I will be using them for music composition with Kontakt samples from Komplete, Spitfire, Heavyocity, etc.

I was able to try the Sennheiser HD 650 and they are nice once you belt the metal so the clamping pressure is better since I wear glasses. They do sound good.

Which one would you recommend if you could have any of these?


----------



## noiseinmymind (Dec 7, 2020)

I have had the hd650's for about 10 years. They are a solid investment and workhorse headphone.


----------



## David Kudell (Dec 7, 2020)

I grabbed the Drop version of the HD650’s (they’re called HD6xx). It’s basically half the price for the same sound, one of the best deals around.


----------



## noiseinmymind (Dec 7, 2020)

David Kudell said:


> I grabbed the Drop version of the HD650’s (they’re called HD6xx). It’s basically half the price for the same sound, one of the best deals around.



Yes, my friend has these and when we compared them to my hd650's they were identical. Good deal on those massdrops.


----------



## DarkShinryu (Dec 8, 2020)

I have the DT 1990 Pro and love them (using the analytical pads). They do have a peak in the treble which causes ear fatigue to some, but i find this characteristic very useful during the mixing process. They have a great low end unlike a lot of other hp.
Also built like a tank.

I can't speak on the others as i have never tried them.


----------



## cloudbuster (Dec 8, 2020)

I ended up with the K712Pro a couple years ago. Compared to some Senns and Beyers I've tried the 712 had the largest, airiest and most detailed soundstage and I'm a sucker for that sort of thing but you really _need_ to power those AKGs with a dedicated headphone amp to make them sing.

PS: in the meantime I switched to in-ears for all my mixing and entertainment needs on the road (mainly two-way IMR) and modded the living c... out of some pairs to get them as linear and cohesive as possible on my DACs ... couldn't be happier.


----------



## Broth3rz (Dec 9, 2020)

So I have the Beyerdynamic DT 1990 Pro, the Sennheiser HD 650, and the AKG Pro Audio K712 PRO headphones connected to my PC now.

I'm waiting on my Motu M4 to get here so I can plug them into it. So none of them are even a little loud. Which is making it hard to compare them to each other.

As it goes for first impression...

The 1990's unboxing is MUCH better as they give you 2 cords, 2 replacement ear pads a travel / storage case that would actually protect them, with a connect baggie inside for organization.

As for the use, they are very heavy which I guess you could say... quality. They adjust easy.. but do cost $100 more. Now I think verse the 712's they are more 'clear'? The 712's seem more muddy compared to the 1990's.

The 712's are like a feather to put on verse the 1990's. The 712's do feel flimsy though..

If I'm not mistaking the 712's sound more.. bright the the 650's?

The 650's are kinda in the middle of weight between all 3.

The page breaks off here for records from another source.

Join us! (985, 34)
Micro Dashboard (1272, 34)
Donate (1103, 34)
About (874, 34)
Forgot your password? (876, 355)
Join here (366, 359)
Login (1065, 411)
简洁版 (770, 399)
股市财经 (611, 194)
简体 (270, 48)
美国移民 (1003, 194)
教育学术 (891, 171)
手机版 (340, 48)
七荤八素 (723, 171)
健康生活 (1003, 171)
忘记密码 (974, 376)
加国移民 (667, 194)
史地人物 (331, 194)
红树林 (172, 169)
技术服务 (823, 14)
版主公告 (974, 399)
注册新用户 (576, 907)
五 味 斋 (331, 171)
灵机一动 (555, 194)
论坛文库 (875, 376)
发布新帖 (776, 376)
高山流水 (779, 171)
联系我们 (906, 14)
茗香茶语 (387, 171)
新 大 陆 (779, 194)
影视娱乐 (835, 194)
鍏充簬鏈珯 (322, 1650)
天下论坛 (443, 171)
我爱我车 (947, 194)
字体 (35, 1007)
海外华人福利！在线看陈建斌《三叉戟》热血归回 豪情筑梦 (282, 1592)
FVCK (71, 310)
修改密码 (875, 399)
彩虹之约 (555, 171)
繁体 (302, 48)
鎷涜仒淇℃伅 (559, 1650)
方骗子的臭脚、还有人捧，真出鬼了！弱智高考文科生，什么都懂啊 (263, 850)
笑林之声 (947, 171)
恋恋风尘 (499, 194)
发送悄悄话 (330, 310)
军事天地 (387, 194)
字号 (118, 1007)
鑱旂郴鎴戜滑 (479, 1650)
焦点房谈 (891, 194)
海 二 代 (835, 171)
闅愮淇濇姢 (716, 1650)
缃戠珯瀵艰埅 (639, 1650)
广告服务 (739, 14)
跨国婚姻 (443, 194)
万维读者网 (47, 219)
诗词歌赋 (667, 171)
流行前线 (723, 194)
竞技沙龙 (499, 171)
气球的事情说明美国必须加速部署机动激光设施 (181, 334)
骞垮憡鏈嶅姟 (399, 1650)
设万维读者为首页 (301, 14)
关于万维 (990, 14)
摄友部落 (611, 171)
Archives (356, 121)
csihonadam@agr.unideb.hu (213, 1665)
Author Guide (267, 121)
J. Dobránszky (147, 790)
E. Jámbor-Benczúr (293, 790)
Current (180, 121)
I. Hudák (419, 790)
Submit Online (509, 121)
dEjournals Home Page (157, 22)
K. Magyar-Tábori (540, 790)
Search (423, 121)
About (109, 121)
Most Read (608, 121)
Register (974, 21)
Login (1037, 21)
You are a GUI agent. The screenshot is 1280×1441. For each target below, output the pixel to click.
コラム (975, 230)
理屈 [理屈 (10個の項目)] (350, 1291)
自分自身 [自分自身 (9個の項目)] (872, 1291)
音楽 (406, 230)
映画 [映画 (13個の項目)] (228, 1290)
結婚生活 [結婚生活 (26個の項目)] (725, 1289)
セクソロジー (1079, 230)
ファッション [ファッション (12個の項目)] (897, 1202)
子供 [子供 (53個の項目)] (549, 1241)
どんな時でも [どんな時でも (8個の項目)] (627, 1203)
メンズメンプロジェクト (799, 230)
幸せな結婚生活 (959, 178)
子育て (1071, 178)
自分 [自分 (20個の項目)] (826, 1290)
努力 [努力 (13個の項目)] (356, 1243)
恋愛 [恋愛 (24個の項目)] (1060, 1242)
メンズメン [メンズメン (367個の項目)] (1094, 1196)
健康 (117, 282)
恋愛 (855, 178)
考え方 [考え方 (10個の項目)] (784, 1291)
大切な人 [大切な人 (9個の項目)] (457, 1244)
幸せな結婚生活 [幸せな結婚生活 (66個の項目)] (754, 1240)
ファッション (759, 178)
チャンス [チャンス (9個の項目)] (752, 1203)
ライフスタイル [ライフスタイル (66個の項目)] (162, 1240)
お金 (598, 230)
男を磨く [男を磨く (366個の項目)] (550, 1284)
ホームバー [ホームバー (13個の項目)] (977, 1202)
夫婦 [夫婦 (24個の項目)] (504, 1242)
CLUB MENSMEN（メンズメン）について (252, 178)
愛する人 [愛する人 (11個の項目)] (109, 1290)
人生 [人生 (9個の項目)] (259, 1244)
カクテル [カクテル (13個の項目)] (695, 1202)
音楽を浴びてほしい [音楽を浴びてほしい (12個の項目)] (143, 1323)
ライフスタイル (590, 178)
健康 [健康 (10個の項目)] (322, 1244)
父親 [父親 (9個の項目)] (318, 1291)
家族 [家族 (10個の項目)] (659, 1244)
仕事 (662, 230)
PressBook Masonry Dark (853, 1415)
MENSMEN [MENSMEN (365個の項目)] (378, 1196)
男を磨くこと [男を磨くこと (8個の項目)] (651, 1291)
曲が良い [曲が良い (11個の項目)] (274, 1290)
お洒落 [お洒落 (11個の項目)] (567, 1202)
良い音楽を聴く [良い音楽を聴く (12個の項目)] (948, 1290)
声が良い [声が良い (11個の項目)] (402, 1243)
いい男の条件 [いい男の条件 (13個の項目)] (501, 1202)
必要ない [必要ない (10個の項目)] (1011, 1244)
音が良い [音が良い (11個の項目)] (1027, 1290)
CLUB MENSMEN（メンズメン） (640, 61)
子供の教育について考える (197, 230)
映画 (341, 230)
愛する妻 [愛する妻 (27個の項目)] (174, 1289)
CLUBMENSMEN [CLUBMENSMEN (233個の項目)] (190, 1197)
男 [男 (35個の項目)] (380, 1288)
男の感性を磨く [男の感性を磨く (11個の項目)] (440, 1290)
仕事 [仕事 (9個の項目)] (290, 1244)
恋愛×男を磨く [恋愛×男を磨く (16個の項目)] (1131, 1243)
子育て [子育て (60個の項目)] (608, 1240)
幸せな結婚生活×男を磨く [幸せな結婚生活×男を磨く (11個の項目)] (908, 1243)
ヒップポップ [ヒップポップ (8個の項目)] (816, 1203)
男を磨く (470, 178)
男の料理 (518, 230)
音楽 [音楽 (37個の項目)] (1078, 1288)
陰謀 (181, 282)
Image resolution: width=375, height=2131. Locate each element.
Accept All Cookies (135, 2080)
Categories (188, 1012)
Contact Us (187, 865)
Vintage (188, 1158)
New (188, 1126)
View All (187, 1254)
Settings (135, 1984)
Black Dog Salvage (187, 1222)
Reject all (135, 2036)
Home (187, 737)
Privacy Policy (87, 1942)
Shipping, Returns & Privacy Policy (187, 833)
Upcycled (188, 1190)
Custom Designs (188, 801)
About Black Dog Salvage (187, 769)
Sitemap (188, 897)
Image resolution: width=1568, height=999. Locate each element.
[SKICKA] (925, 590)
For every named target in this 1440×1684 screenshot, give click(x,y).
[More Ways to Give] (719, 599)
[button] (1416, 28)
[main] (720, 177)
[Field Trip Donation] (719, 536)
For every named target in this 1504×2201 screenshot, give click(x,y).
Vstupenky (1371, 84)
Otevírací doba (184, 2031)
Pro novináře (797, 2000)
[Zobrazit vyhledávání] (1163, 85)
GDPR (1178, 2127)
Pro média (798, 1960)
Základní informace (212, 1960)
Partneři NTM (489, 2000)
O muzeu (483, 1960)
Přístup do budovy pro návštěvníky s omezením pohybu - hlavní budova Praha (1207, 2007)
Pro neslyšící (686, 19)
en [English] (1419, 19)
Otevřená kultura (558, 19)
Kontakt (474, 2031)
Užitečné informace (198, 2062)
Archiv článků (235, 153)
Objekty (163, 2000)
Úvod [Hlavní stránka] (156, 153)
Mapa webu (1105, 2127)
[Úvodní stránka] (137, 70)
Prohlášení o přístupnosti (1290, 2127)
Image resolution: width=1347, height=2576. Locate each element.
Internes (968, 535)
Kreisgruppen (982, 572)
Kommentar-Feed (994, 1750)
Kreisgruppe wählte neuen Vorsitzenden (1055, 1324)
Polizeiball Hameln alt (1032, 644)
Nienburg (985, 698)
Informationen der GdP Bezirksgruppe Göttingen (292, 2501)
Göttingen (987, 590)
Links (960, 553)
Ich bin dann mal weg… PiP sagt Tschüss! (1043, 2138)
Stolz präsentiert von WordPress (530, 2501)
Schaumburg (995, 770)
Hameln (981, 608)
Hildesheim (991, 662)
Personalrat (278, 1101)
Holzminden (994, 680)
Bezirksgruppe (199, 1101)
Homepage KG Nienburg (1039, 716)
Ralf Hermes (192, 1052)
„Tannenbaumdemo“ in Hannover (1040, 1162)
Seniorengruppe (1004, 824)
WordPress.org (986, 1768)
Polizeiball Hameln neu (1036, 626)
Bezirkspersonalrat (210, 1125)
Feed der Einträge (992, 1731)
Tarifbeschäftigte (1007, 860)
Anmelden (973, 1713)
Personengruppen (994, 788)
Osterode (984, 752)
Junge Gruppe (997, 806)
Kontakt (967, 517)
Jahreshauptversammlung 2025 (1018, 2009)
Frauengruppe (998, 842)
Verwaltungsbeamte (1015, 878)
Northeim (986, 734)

They are all not loud at all so it's hard to really compare them as I mentioned and I just got all 3. The only thing I can do at the moment is plug them into my speakers I have to get some more volume until my Motu M4 gets here.

I wear glasses so clamping pressure is an issue with them all and I'd have to say that the 712's are best for that issue, but I think that's because of the automatic flimsy type adjustment system they got going on. I will try and use more and see what happens. I'm not sure which to go with at the moment!


----------



## Beans (Dec 9, 2020)

David Kudell said:


> I grabbed the Drop version of the HD650’s (they’re called HD6xx). It’s basically half the price for the same sound, one of the best deals around.



I ended up with the HD58x as an unexpected gift and like them enough that they're pretty much my main open pair these days. Drop has good stuff.


----------



## steveo42 (Dec 9, 2020)

David Kudell said:


> I grabbed the Drop version of the HD650’s (they’re called HD6xx). It’s basically half the price for the same sound, one of the best deals around.



I picked up the same set and aside from asthetics and a shorter cable, they are identical to original Sennheiser 650 I have. No difference at all in sound as far as I and everyone else who has compared them can tell. Great deal ! P.S. And yes, I was very skeptical !


----------